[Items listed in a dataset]
-------
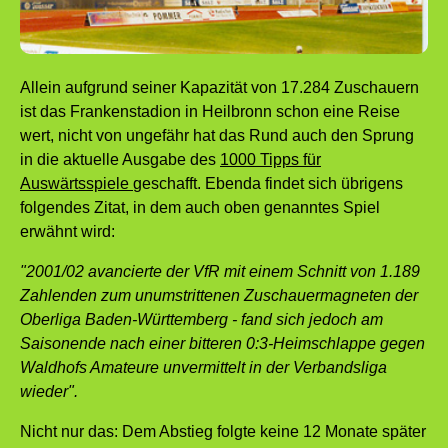
Allein aufgrund seiner Kapazität von 17.284 Zuschauern
ist das Frankenstadion in Heilbronn schon eine Reise
wert, nicht von ungefähr hat das Rund auch den Sprung
in die aktuelle Ausgabe des
1000 Tipps für
Auswärtsspiele
geschafft. Ebenda findet sich übrigens
folgendes Zitat, in dem auch oben genanntes Spiel
erwähnt wird:
"2001/02 avancierte der VfR mit einem Schnitt von 1.189
Zahlenden zum unumstrittenen Zuschauermagneten der
Oberliga Baden-Württemberg - fand sich jedoch am
Saisonende nach einer bitteren 0:3-Heimschlappe gegen
Waldhofs Amateure unvermittelt in der Verbandsliga
wieder".
Nicht nur das: Dem Abstieg folgte keine 12 Monate später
-------
* What to produce
What lines hold the string "sich"? Pick them out of the data.

* Answer for the task
geschafft. Ebenda findet sich übrigens
Oberliga Baden-Württemberg - fand sich jedoch am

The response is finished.